Arsen melotot ke arah Chery yang dengan entengnya memotong sekaligus menyudutkannya.
Bunda dan Ibu Chery hanya terkikik geli.
"Yaudah, Bu, Bunda. Kita pamit ke kamar dulu yaaa, hehehe. Tamu undangan biar Bunda ama Ibu, ya, yang ngurus."
Arsen dan Chery pun meninggalkan altar dengan bergandengan tangan. Tak lupa suara riuhnya sahutan dan tepuk tangan mengiringi langkah mereka yang kini sudah tepat berada di depan pintu. Mereka berbalik, tersenyum ala kadarnya, lalu kembali berbalik hendak menarik pintu gedung pernikahan tersebut.
Kriekkk
Arsen dan Chery cukup tersentak, pintu yang akan mereka tarik justru bergerak ke dalam--seseorang mendorongnya dari luar.

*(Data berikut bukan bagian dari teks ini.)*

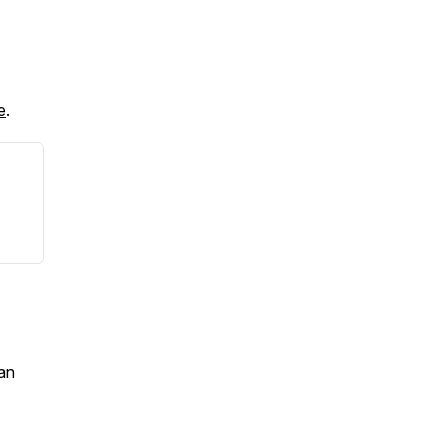
e
.
an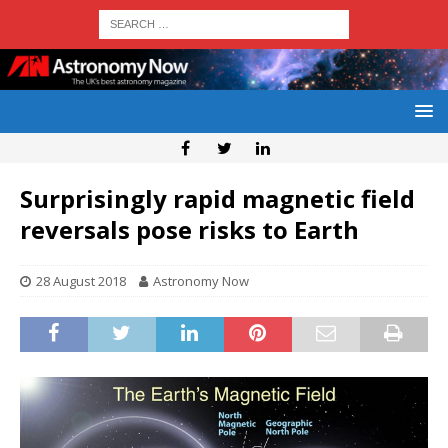
Surprisingly rapid magnetic field
reversals pose risks to Earth
28 August 2018
Astronomy Now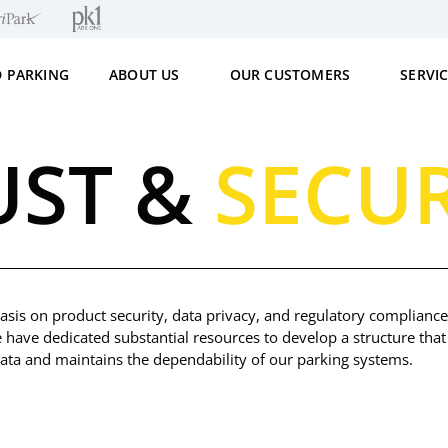
D PARKING
ABOUT US
OUR CUSTOMERS
SERVI
UST &
SECUR
sis on product security, data privacy, and regulatory compliance,
e have dedicated substantial resources to develop a structure that 
 data and maintains the dependability of our parking systems.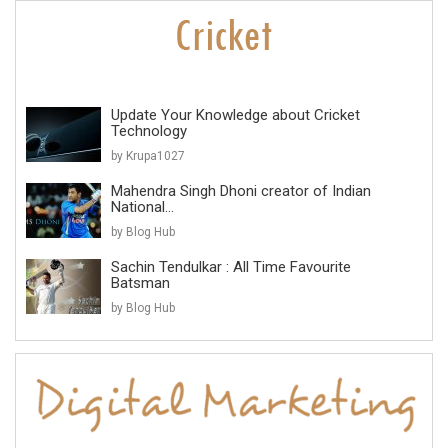
Update Your Knowledge about Cricket
Technology
by Krupa1027
Mahendra Singh Dhoni creator of Indian
National...
by Blog Hub
Sachin Tendulkar : All Time Favourite
Batsman
by Blog Hub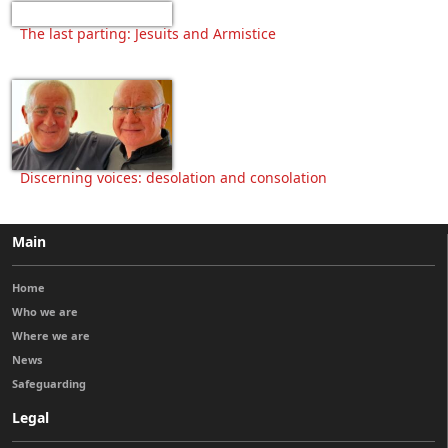
The last parting: Jesuits and Armistice
Discerning voices: desolation and consolation
Main
Home
Who we are
Where we are
News
Safeguarding
Legal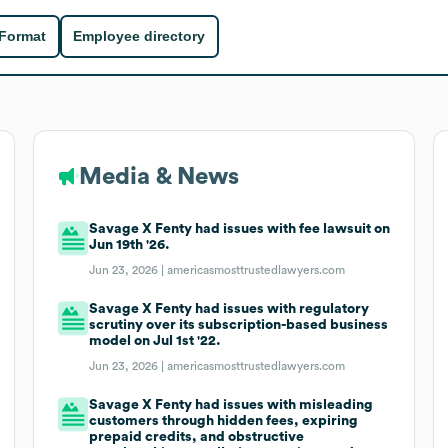
 Format
Employee directory
Media & News
Savage X Fenty had issues with fee lawsuit on
Jun 19th '26.
Jun 23, 2026 |
americasmosttrustedlawyers.com
Savage X Fenty had issues with regulatory
scrutiny over its subscription-based business
model on Jul 1st '22.
Jun 23, 2026 |
americasmosttrustedlawyers.com
Savage X Fenty had issues with misleading
customers through hidden fees, expiring
prepaid credits, and obstructive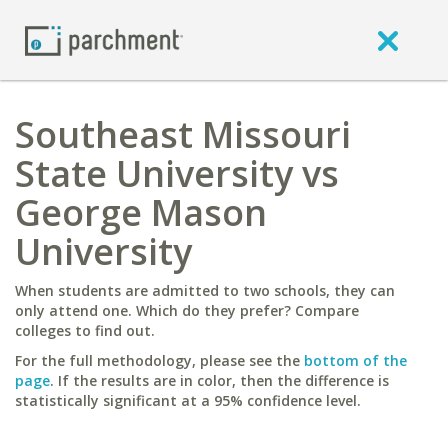
Southeast Missouri
State University vs
George Mason
University
When students are admitted to two schools, they can
only attend one. Which do they prefer? Compare
colleges to find out.
For the full methodology, please see the
bottom of the
page
. If the results are in color, then the difference is
statistically significant at a 95% confidence level.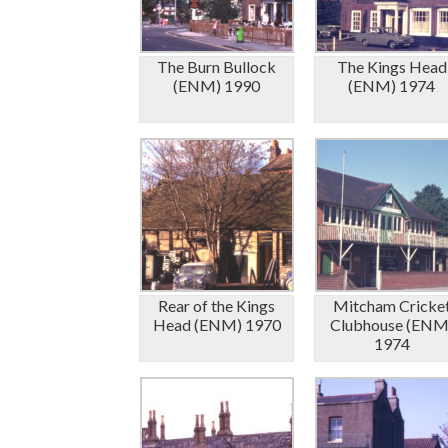
The Burn Bullock
The Kings Head
(ENM) 1990
(ENM) 1974
Rear of the Kings
Mitcham Cricke
Head (ENM) 1970
Clubhouse (ENM
1974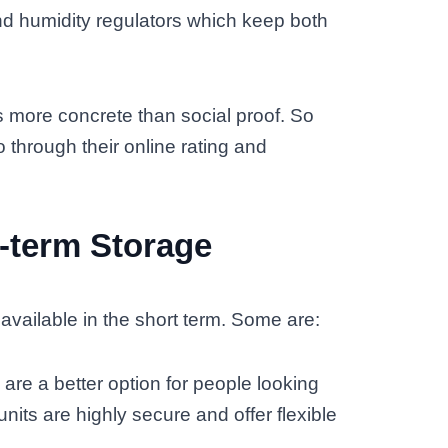
nd humidity regulators which keep both
s more concrete than social proof. So
through their online rating and
t-term Storage
vailable in the short term. Some are:
are a better option for people looking
units are highly secure and offer flexible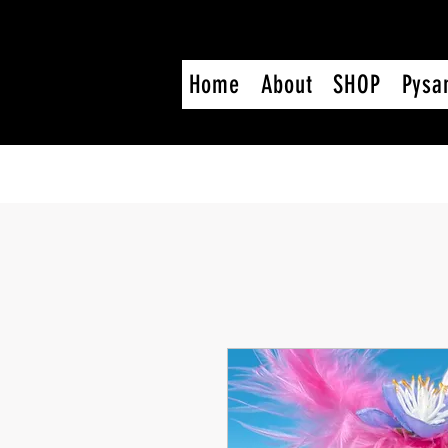
Home
About
SHOP
Pysa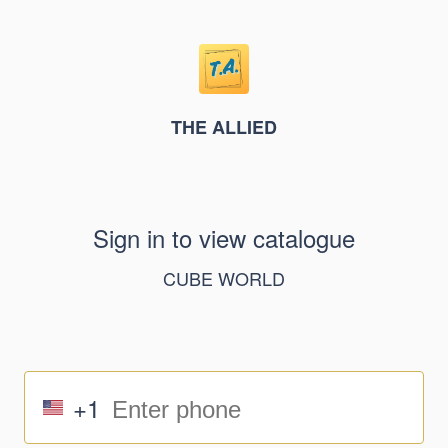
THE ALLIED
Sign in to view catalogue
CUBE WORLD
+1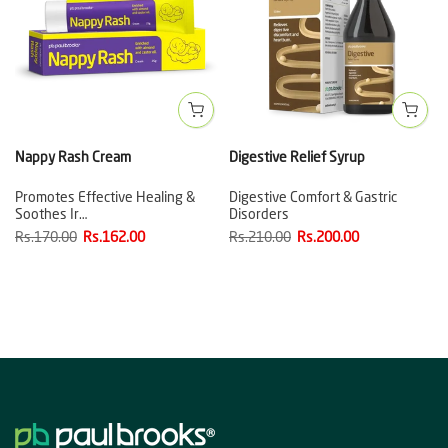
Nappy Rash Cream
Digestive Relief Syrup
Promotes Effective Healing &
Digestive Comfort & Gastric
Soothes Ir…
Disorders
Rs.170.00
Rs.162.00
Rs.210.00
Rs.200.00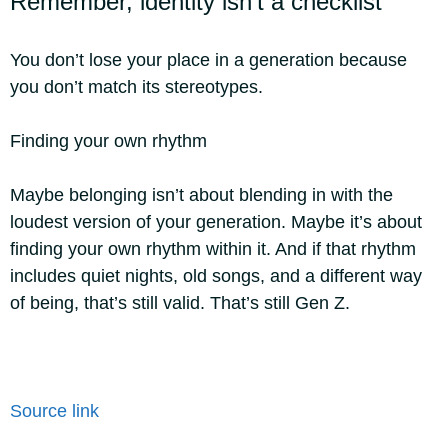
Remember, identity isn’t a checklist
You don’t lose your place in a generation because
you don’t match its stereotypes.
Finding your own rhythm
Maybe belonging isn’t about blending in with the
loudest version of your generation. Maybe it’s about
finding your own rhythm within it. And if that rhythm
includes quiet nights, old songs, and a different way
of being, that’s still valid. That’s still Gen Z.
Source link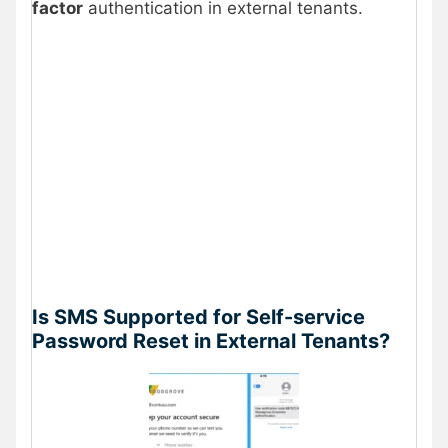
factor
authentication in external tenants.
Is SMS Supported for Self-service
Password Reset in External Tenants?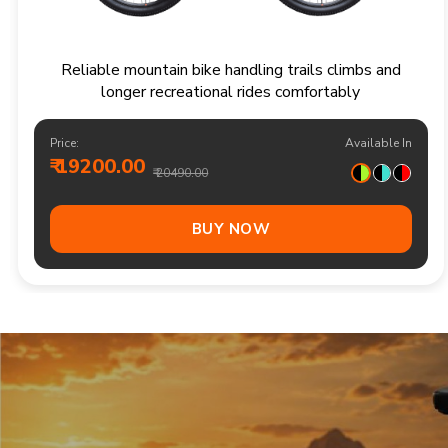
Responsive multi speed mountain bike for
adventurous trails and varied terrain
Price:
Available In
₹ 20900.00
₹ 21990.00
Out Of Stock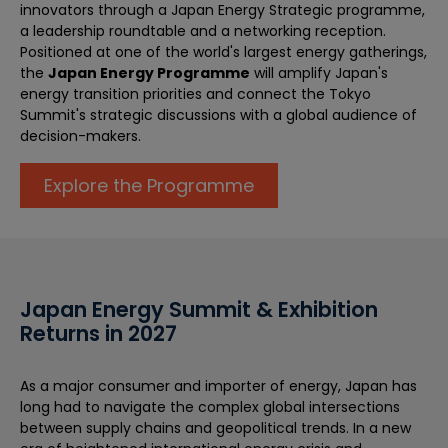
innovators through a Japan Energy Strategic programme,
a leadership roundtable and a networking reception.
Positioned at one of the world's largest energy gatherings,
the
Japan Energy Programme
will amplify Japan's
energy transition priorities and connect the Tokyo
Summit's strategic discussions with a global audience of
decision-makers.
Explore the Programme
Japan Energy Summit & Exhibition
Returns in 2027
As a major consumer and importer of energy, Japan has
long had to navigate the complex global intersections
between supply chains and geopolitical trends. In a new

Seseorang itu menampakkan diri.
Pemuda tampan yang auranya sebelas dua belas dengan Arsen tersebut muncul dengan wajah mengintimidasi Arsen dan Chery bergantian.
Chery membuang muka. Arsen menelan ludah kaku. Pemuda itu, Denis, kemudian tersenyum miring mendapati Chery yang cuek padanya.
Denis menawarkan tangannya pada mereka, masa bodoh siapa yang akan menanggapinya, Denis hanya berkata. "Selamat ya udah berumah tangga ajah si, Lo, Sen. Baru rasanya kemarin kita lulus SMA, ya," lantas tersenyum, membuat Arsen yang hendak mengulurkan tangannya untuk menanggapi tangan Denis terhenti, setelah Pemuda tampan itu melanjutkan perkataannya, yang membuat Chery terlonjak kaget. Menatap murka Denis yang tersenyum sarkas setelahnya, "dan baru ajah kemaren rasanya gue liat, lo udah mati. Tapi sekarang idup lagi. Anjirrr banget gak sih?!"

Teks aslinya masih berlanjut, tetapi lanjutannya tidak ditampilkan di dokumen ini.